Aiming at the defects in the prior art, the object of the present invention is to provide a vacuum furnace body structure that can flexibly change configuration functions.

The technical scheme adopted in the present invention is:

The vacuum furnace body structure that can flexibly change the configuration function includes a vacuum furnace body with a coating chamber, and the vacuum furnace body is a rectangular parallelepiped structure, which includes a first side, a second side, and a third side that are oppositely arranged and the fourth side, the fifth side and the sixth side; the first side is provided with a feed port communicated with the coating cavity, and the second side is provided with the coating cavity and communicated with the coating cavity The discharge port corresponding to the feed port; the third side and the fourth side, the fifth side and the sixth side are respectively provided with a plurality of target installation ports corresponding to each other; the fifth side is provided with a plurality of Vacuum pump interface.

Further, multiple functional interfaces are provided on the fifth side and the sixth side.

Further, the functional interface is one or more of a columnar heating tube interface, a high-pressure cleaning rod interface or an ion source interface.

Further, a plurality of observation ports are opened on the third side and the fourth side.

Further, both the feed inlet and the discharge outlet are vertically arranged rectangular structures.

Further, a plurality of reinforcement blocks are fixed on the third side, the fourth side, the fifth side or/and the sixth side, and each reinforcement block is provided with at least one through hole or/and notch.

Further, the outer wall of the third side, the fourth side, the fifth side or/and the sixth side is provided with a groove for fixing the hose, and the groove is arranged in a serpentine shape.

Further, the tank body is formed by U-shaped stainless steel fixed on the outer wall of the third side, the fourth side, the fifth side or/and the sixth side.

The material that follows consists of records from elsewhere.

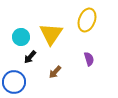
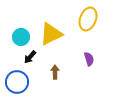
yellow ellipse: moved 1 px right, 1 px up
yellow triangle: rotated 30 degrees clockwise
brown arrow: rotated 136 degrees clockwise
blue circle: moved 3 px right
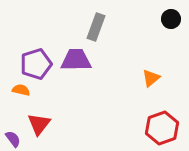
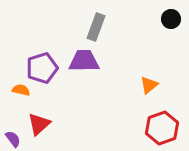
purple trapezoid: moved 8 px right, 1 px down
purple pentagon: moved 6 px right, 4 px down
orange triangle: moved 2 px left, 7 px down
red triangle: rotated 10 degrees clockwise
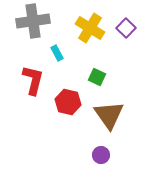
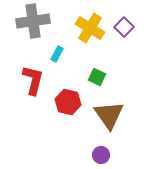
purple square: moved 2 px left, 1 px up
cyan rectangle: moved 1 px down; rotated 56 degrees clockwise
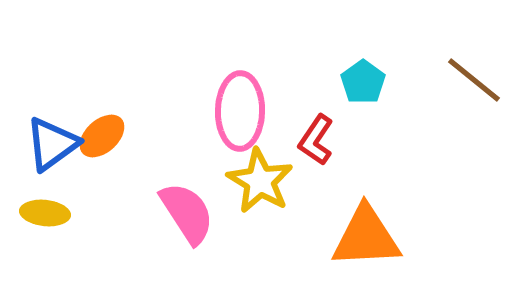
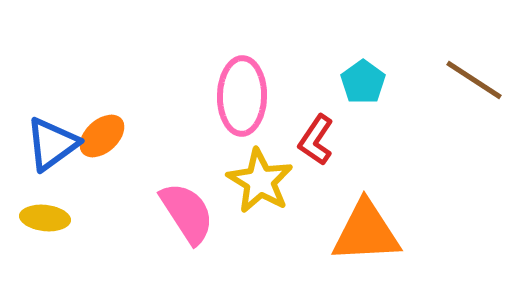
brown line: rotated 6 degrees counterclockwise
pink ellipse: moved 2 px right, 15 px up
yellow ellipse: moved 5 px down
orange triangle: moved 5 px up
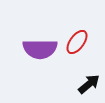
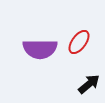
red ellipse: moved 2 px right
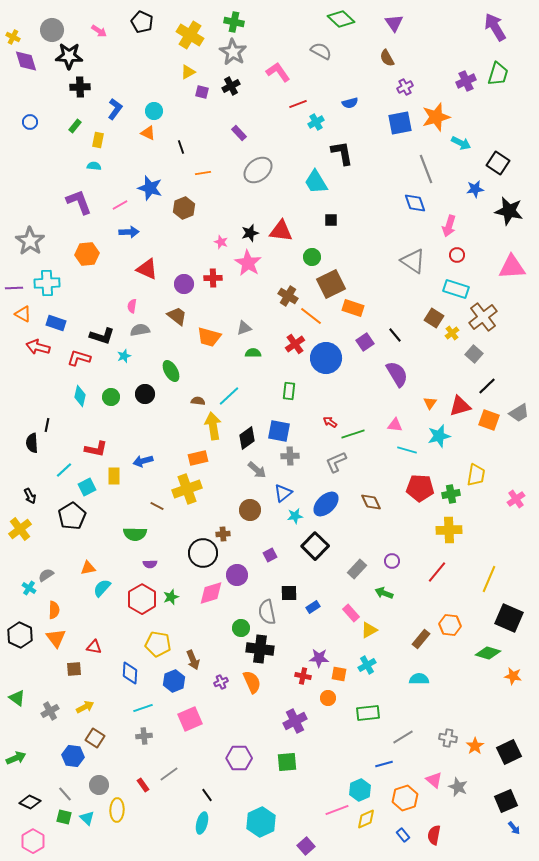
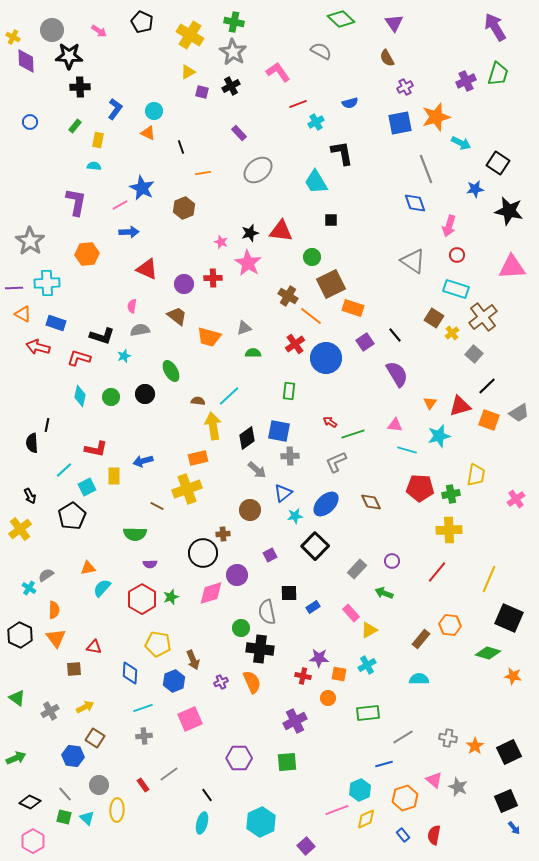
purple diamond at (26, 61): rotated 15 degrees clockwise
blue star at (150, 188): moved 8 px left; rotated 10 degrees clockwise
purple L-shape at (79, 202): moved 3 px left; rotated 32 degrees clockwise
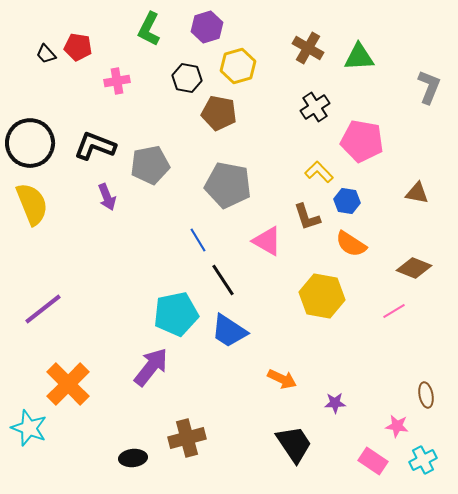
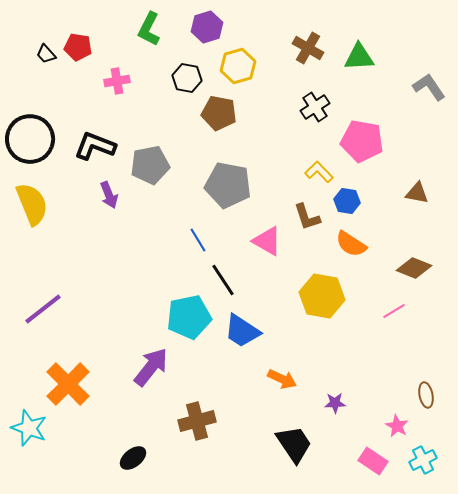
gray L-shape at (429, 87): rotated 56 degrees counterclockwise
black circle at (30, 143): moved 4 px up
purple arrow at (107, 197): moved 2 px right, 2 px up
cyan pentagon at (176, 314): moved 13 px right, 3 px down
blue trapezoid at (229, 331): moved 13 px right
pink star at (397, 426): rotated 20 degrees clockwise
brown cross at (187, 438): moved 10 px right, 17 px up
black ellipse at (133, 458): rotated 32 degrees counterclockwise
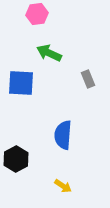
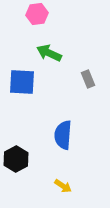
blue square: moved 1 px right, 1 px up
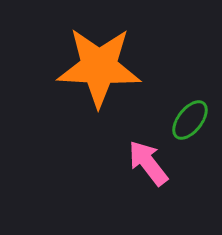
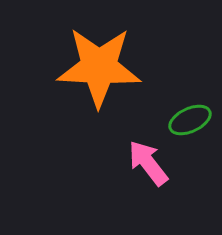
green ellipse: rotated 27 degrees clockwise
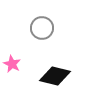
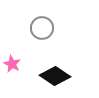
black diamond: rotated 20 degrees clockwise
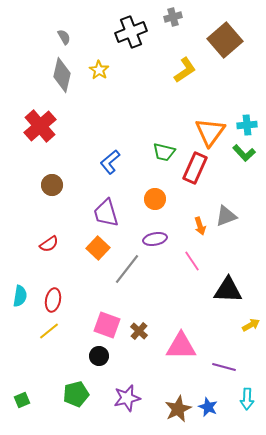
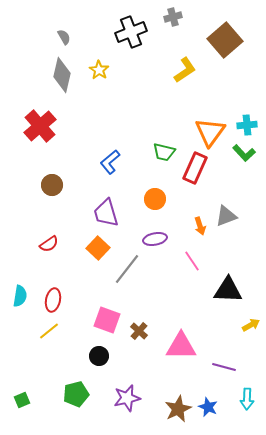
pink square: moved 5 px up
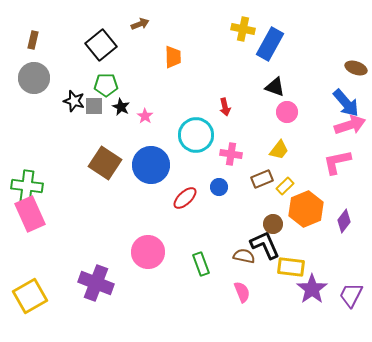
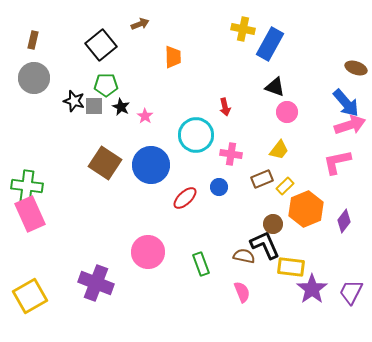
purple trapezoid at (351, 295): moved 3 px up
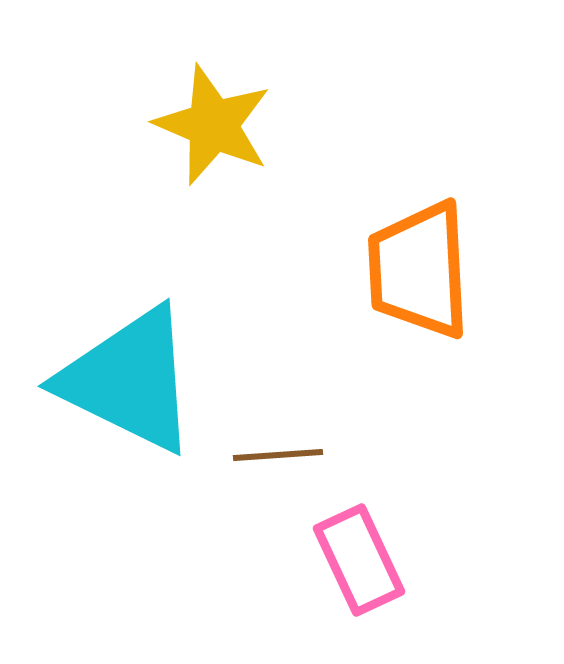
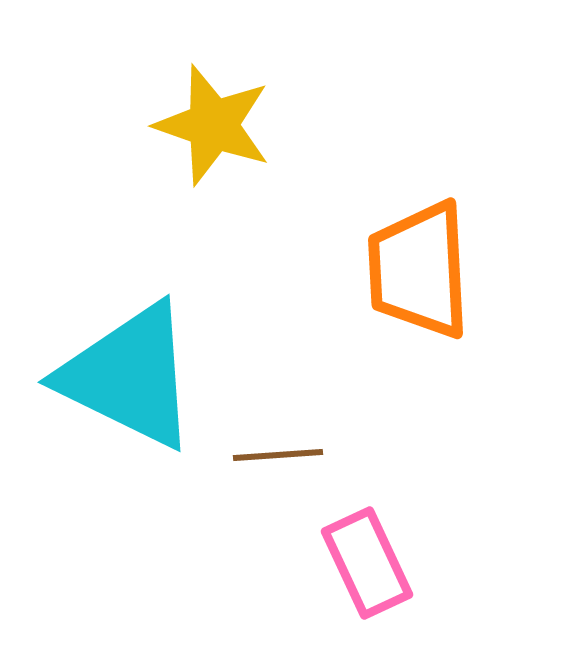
yellow star: rotated 4 degrees counterclockwise
cyan triangle: moved 4 px up
pink rectangle: moved 8 px right, 3 px down
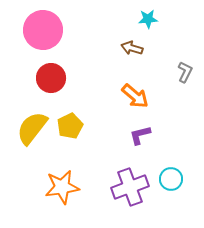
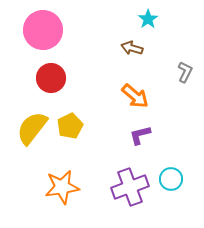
cyan star: rotated 30 degrees counterclockwise
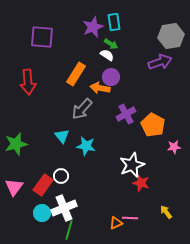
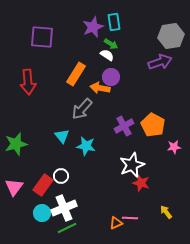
purple cross: moved 2 px left, 12 px down
green line: moved 2 px left, 2 px up; rotated 48 degrees clockwise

Additional aspects and advantages of the application will be set forth in part in the description which follows, and in part will be obvious from the description, or may be learned by practice of the application.

Description of drawings

In order to more clearly illustrate the specific embodiments of the present invention or the technical solutions in the prior art, the following will briefly introduce the drawings that need to be used in the description of the specific embodiments or the prior art. Throughout the drawings, similar elements or parts are generally identified by similar reference numerals. In the drawings, elements or parts are not necessarily drawn in actual scale.

Fig. 1 is a schematic diagram of the structure of a vacuum furnace that can flexibly change configuration functions provided by the embodiment of the present application.

Among them, the second side 1, the discharge port 2, the fifth side 3, the vacuum pump interface 4, the target installation port 5, the functional interface 6, the observation port 7, the reinforcement block 8, the third side 9, and the tank body 10.

Detailed ways

Embodiments of the technical solutions of the present invention will be described in detail below in conjunction with specific embodiments. The following examples are only used to illustrate the technical solutions of the present invention more clearly, and therefore are only examples, rather than limiting the protection scope of the present invention.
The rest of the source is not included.